The series starts as a journey of wander into the woods and slowly turns into a quest for identity scattered with obstacles, singular rituals and secret hideaways. Transcended by the timelessness of the natural world, the visitor looses himself into the darkest recesses of the forest. Carried by playing and daydreaming he invests, tames and transforms its landscape in an attempt to escape the monotony of everyday life. In this game of hide and seek between fantasy and reality the hut, the cabin, the cave, play an essential role. Natural and unruly, these constructions are part of the forest a mythical land full of mysteries and illusions. They blend into the surrounding nature, taking up the colour of the seasons until their destruction. Temporary shelters or secondary homes they guarantee a quiet and protected rest, a timeless moment away from the world which can still be contemplated without the fear of being seen.
Found or built these refuges escape the ordinary spatial categories, forming unique territories, heterotopias halfway between a geographical reality and human imagination. Hideouts where eclectic findings and valiantly earned trophies are carefully stored. Sacred places where fantasies of freedom and promises of escape are finally fulfilled. But if the hut and the cavern accompany the traveller in his quest, they are also the nightmare that awaits every dream for they can as well be uncanny and forbidden places inhabited by harmful individuals. Ambushes that can quickly turn into prisons if one was to fall into them.
Alexandra Serrano is a French-Mexican photographer. Her practice is mainly autobiographical and self-reflective, tackling themes such as those of family, childhood and memory.
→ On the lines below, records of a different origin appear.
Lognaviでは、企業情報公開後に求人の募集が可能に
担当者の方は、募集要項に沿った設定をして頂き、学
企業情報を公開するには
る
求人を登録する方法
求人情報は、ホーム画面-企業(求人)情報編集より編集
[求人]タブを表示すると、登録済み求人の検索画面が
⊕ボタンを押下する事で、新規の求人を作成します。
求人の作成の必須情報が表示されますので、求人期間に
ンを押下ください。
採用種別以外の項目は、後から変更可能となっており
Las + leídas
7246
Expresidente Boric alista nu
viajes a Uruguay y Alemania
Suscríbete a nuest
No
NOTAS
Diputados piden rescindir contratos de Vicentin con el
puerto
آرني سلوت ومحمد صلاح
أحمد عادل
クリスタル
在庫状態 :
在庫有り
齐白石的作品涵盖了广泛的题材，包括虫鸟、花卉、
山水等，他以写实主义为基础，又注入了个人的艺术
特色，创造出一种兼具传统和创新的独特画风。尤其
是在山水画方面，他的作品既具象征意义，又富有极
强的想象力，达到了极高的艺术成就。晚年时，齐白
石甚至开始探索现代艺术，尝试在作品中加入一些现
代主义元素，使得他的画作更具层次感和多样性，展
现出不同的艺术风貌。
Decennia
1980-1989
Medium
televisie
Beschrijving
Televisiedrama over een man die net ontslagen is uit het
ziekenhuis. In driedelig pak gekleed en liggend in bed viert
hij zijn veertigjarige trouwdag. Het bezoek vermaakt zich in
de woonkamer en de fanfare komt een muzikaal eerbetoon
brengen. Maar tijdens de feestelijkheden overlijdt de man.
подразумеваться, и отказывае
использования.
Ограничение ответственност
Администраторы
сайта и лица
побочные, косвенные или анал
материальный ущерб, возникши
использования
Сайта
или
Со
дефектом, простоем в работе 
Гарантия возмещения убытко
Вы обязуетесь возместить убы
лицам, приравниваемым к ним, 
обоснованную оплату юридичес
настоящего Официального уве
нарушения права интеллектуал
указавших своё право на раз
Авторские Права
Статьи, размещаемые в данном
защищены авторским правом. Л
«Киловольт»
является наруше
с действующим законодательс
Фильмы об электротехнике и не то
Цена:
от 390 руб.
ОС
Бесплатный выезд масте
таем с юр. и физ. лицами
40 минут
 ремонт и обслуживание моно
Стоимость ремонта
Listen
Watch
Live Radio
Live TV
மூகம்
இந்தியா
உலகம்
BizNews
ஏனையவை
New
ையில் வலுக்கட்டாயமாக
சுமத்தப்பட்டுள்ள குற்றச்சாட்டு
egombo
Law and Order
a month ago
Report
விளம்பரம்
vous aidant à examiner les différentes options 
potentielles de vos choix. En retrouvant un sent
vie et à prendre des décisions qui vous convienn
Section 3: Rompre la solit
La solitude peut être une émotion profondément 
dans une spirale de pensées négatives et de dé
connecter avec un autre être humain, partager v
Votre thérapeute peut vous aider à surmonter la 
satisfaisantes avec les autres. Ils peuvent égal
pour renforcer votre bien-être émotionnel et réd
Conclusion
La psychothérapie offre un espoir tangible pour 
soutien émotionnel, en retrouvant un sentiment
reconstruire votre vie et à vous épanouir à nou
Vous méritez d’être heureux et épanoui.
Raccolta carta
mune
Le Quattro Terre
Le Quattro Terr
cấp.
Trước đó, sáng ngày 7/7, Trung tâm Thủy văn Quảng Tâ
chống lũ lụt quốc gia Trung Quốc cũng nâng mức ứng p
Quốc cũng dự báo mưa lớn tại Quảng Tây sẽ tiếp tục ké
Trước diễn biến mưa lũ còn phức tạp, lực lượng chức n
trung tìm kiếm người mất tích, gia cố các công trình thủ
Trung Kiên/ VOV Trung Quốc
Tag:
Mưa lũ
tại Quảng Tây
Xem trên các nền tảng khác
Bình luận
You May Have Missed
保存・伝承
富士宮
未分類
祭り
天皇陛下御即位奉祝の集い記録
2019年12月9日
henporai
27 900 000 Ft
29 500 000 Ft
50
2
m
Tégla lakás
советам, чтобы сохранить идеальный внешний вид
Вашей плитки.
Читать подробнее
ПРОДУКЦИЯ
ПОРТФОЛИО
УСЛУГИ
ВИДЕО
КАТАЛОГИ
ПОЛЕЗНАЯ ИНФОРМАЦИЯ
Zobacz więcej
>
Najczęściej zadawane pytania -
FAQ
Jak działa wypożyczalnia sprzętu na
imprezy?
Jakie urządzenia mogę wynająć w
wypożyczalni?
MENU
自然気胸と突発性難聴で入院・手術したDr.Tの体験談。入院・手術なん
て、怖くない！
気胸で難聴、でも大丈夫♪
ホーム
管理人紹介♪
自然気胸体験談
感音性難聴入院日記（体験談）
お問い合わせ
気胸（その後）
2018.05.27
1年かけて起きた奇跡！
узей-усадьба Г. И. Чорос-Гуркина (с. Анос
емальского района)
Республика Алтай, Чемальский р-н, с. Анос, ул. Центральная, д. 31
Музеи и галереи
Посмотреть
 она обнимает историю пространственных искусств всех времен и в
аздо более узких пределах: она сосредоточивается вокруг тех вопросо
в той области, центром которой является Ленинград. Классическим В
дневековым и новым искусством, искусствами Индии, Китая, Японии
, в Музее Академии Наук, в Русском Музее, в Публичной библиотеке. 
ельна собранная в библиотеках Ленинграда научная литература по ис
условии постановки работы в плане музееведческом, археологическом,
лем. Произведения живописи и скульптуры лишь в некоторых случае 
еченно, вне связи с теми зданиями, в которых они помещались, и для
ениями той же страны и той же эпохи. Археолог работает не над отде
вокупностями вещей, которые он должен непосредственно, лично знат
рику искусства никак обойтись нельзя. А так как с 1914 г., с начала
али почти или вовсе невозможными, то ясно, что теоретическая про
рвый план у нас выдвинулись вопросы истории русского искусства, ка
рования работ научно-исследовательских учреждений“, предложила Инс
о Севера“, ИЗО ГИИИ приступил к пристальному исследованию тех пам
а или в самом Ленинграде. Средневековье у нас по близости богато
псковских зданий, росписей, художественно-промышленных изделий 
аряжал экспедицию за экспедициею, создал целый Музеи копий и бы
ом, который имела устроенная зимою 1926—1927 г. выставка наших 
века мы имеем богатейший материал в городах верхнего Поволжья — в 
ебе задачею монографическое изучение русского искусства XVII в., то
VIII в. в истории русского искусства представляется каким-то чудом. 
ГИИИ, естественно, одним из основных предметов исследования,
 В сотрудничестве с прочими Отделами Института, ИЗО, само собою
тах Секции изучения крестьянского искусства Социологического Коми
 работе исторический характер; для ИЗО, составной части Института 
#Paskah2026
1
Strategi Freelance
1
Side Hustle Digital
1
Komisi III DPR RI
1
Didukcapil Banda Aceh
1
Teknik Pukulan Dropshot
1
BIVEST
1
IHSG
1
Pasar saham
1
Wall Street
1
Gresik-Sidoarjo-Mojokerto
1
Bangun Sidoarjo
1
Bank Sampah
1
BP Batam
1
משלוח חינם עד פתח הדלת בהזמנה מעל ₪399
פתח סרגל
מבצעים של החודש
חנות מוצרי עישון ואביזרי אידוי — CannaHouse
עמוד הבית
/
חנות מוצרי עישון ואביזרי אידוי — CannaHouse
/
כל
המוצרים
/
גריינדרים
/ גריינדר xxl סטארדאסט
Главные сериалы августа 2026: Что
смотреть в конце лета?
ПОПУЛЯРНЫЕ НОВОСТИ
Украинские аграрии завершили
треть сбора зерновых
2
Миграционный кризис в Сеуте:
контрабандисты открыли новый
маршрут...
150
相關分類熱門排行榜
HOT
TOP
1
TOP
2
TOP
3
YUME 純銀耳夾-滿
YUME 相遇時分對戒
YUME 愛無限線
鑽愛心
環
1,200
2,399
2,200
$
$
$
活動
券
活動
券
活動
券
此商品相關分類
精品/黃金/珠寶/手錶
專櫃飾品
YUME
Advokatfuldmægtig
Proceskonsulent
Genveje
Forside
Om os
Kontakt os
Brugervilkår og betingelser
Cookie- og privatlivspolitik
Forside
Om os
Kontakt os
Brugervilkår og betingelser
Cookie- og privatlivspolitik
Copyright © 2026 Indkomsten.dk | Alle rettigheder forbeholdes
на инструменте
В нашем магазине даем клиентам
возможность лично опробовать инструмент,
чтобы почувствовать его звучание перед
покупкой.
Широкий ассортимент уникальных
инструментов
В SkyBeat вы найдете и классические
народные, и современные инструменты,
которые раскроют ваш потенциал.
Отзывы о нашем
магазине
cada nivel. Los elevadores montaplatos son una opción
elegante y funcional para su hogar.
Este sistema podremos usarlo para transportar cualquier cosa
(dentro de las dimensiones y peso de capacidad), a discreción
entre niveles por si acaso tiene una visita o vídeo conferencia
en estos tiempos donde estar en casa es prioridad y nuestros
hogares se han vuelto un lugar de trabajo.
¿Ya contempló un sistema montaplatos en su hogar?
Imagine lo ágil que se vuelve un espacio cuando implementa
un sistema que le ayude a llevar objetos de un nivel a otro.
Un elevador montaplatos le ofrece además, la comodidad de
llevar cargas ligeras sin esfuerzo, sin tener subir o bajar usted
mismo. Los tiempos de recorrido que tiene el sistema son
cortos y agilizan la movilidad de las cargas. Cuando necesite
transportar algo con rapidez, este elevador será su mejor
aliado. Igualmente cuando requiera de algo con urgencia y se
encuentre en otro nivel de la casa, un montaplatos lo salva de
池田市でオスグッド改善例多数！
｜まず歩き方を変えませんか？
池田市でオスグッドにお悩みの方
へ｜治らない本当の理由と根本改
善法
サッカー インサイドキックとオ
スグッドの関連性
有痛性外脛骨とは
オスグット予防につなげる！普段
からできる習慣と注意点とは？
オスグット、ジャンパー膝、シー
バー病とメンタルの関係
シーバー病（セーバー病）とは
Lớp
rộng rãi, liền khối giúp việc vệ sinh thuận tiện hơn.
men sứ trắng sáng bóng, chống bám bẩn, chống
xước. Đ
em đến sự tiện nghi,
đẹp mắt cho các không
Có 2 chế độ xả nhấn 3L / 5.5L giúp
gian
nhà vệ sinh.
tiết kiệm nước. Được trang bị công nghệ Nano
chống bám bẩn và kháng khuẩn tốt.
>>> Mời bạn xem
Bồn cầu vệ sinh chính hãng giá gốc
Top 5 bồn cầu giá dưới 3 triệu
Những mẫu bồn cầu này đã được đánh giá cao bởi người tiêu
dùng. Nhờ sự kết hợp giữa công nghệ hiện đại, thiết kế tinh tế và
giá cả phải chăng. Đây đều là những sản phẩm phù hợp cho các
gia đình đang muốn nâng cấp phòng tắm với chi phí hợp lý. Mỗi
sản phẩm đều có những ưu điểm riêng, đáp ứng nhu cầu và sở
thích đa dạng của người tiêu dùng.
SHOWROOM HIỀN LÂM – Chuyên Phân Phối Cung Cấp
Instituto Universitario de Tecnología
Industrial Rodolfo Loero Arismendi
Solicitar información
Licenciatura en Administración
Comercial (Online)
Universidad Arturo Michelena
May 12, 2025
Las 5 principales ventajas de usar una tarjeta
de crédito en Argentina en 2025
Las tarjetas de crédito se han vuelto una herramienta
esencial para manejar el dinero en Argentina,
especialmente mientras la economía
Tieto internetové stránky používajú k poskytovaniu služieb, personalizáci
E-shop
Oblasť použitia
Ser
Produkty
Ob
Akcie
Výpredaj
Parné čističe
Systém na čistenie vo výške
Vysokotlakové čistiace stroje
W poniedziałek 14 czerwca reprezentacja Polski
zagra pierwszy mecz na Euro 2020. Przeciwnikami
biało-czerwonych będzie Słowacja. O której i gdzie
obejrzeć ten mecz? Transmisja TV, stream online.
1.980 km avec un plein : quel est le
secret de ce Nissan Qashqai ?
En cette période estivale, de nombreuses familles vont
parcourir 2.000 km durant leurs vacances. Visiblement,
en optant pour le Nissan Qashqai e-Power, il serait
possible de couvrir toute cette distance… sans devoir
Her work features in various publications and has been exhibited in both group and solo exhibitions across Europe, North America and Asia. In 2012, Serrano participated in the Intimate Space project organised by the Brazilian artist Georgia Creimer, for the 2012 Youth Olympic Games in Innsbruck, Austria. Her project, Between Finger and Thumb was exhibited in Paris at the Festival Circulations(s) in March 2012, as well as in Montpellier for the Boutographies where she was awarded the Exchange Prize, enabling her to exhibit in Rome at Fotoleggendo Festival. Alexandra Serrano´s work was also shown in London, Toronto, Portland and Boston for the 2012/13 Flash Forward Festival, and more recently in the south of France at the Musée des Tapisseries of Aix-en-Provence. In January 2015 her photographs were presented in the 8th edition of Chobi Mela, one of the biggest photography event in Asia and she won in February 2015, the PHOTOBOOK Melbourne Photography Awards. Last November, Alexandra also exhibited at Photo Kathmandu, Nepal’s first photographic encounters.